繰り上げ返済とは、返済期間中にまとまった金額を前払いすることでその分の利息が不要になり、総返済額を減らすことができるものです。返済期間を短くする「期間短縮型」(図1)と、返済期間は変えずに毎月の返済額を減らす「返済額軽減型」(図2)があります。



<図1 繰り上げ返済(期間短縮型)>


繰り上げ返済(期間短縮型):繰り上げ返済した分、返済期間が短縮され、利息が節約できる。

<図2 繰り上げ返済(返済額軽減型)>


繰り上げ返済(返済額軽減型):繰り上げ返済した分、毎月の返済額が減額され、利息が節約できる。

2.繰り上げ返済の方法によって効果が違う

総返済額を減らす効果が高いのは、「返済額軽減型」よりも「期間短縮型」です。


毎月返済額に今も将来も無理がないなら、「期間短縮型」を選ぶべきでしょう。しかし、リストラ・賃金カットや教育費の出費等で毎月の返済が苦しい場合には、「返済額軽減型」を選ぶほうが無難です。
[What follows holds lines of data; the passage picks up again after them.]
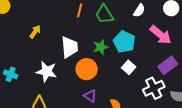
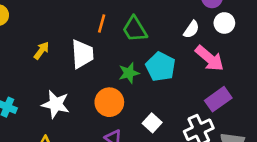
white semicircle: (139, 11) -> (191, 29), moved
white trapezoid: (69, 47) -> (82, 54), moved
white square: (129, 67) -> (152, 123), moved

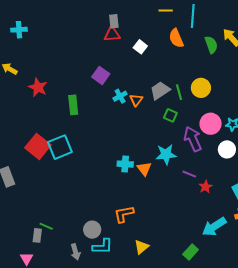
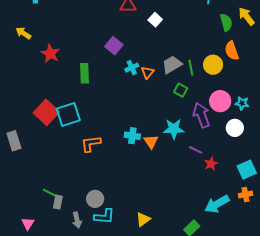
orange semicircle: (176, 38) -> (232, 51), moved
orange L-shape: (124, 214) -> (91, 144), moved
gray rectangle: (37, 235) -> (58, 202), moved

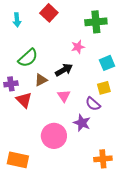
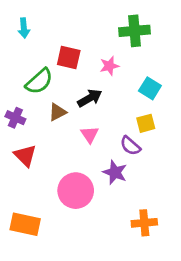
red square: (49, 13) -> (69, 57), moved, turned -30
cyan square: (107, 63) -> (150, 88), turned -35
purple cross: (11, 84) -> (15, 118), turned 32
red triangle: (24, 100) -> (25, 156), moved

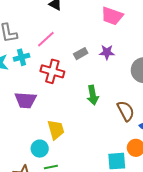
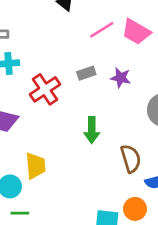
pink line: (46, 39) -> (102, 30), moved
red cross: (52, 71) -> (45, 89), turned 30

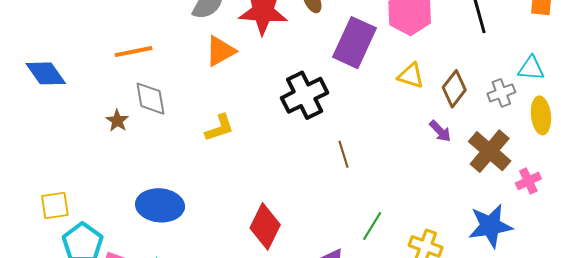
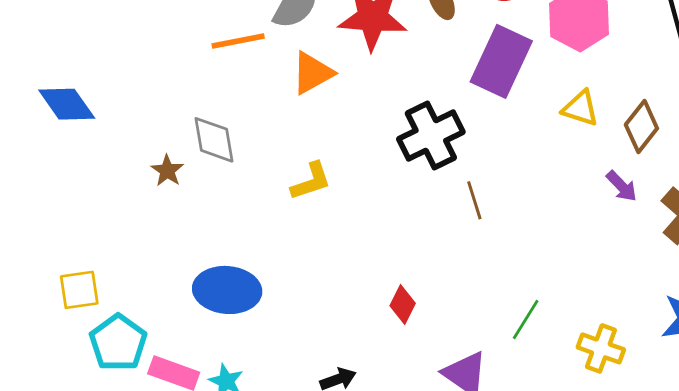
orange line: (133, 52) -> (238, 41), moved
brown line: (344, 154) -> (474, 200), moved
red diamond: (265, 226) -> (403, 304), moved, size x0.6

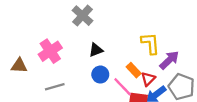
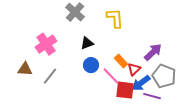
yellow L-shape: (150, 43) -> (115, 18), moved
brown triangle: (19, 66) -> (25, 69), moved
gray line: (55, 87) -> (50, 76), turned -36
なお、住宅ローン控除にも注意が必要です。住宅ローン控除は、ローン返済期間が10年未満になった年から適用除外になります。返済期間の短縮で住宅ローン控除が適用除外になるなら、ローンの利息軽減額とローン控除による節税額を比較した上で対応を決めましょう。


3.繰り上げ返済の条件とポイント

繰り上げ返済は、「早く」「金利が高く」「返済期間が長い」ローンに実行すると効果が高くなります。


早く行うほど効果が高い

早期のほうが返済額にしめる利息割合が大きいので、より利息を軽減できます。


なお、11年目以降の金利が高くなる公庫融資は、繰り上げ返済をしても当初10年間の金利は基準金利のままなので、金利の低い当初10年以内に繰り上げ返済をしたほうが利息を軽減できます。


<例1>
借入額1000万円、年利3%30年返済、毎月返済額42,160円、繰り上げ資金100万円
実行時期 12回返済後 240回返済後
期間短縮型 4年5ヶ月分(53回)短縮
約123万円の利息軽減
2年7ヶ月分(31回)短縮
約30万円の利息軽減
返済額軽減型 毎月返済額37,854円(−4,306円)
約50万円の利息軽減
毎月返済額32,504円(−9,656円)
約16万円の利息軽減

金利が高いほど効果が高い

金利が高いほど毎月返済額に占める利息の割合が大きいため、効果は高くなります。


<例2>
借入額1000万円、年利5%、30年返済、毎月返済額53,682円、繰り上げ資金100万円
(例1のローン条件のうち、金利を5%に変更)
実行時期 12回返済後 240回返済後
期間短縮型 5年9ヶ月分(69回)短縮
約270万円の利息軽減
2年5ヶ月分(29回)短縮
約55万円の利息軽減
返済額軽減型 毎月返済額48,234円(−5,449円)
約90万円の利息軽減
毎月返済額43,076円(−10,607円)
約27万円の利息軽減

返済期間が長いほど効果は高い

返済期間が長いほど毎月返済額は少なく、返済額の元金割合も小さいので、繰り上げ返済によって短縮される期間が長くなり、効果は高くなります。


<例3>
借入額1000万円、年利3%35年返済、毎月返済額38,485円、繰り上げ資金100万円
(例1のローン条件のうち、期間を35年に変更)
実行時期 12回返済後 240回返済後
期間短縮型 5年7ヶ月分(67回)短縮
約157万円の利息軽減
3年3ヶ月分(39回)短縮
約50万円の利息軽減
返済額軽減型 毎月返済額34,572円(−3,913円)
約60万円の利息軽減
毎月返済額31,579円(−6,906円)
約24万円の利息軽減

このように、繰り上げ返済は、「お得」な場合が多いのですが、ローン返済に回したお金は、その後生活費が不足しても使うことはできません。繰り上げ返済は、今後の収入・支出の予定を考えて無理のない金額で実行したいものです。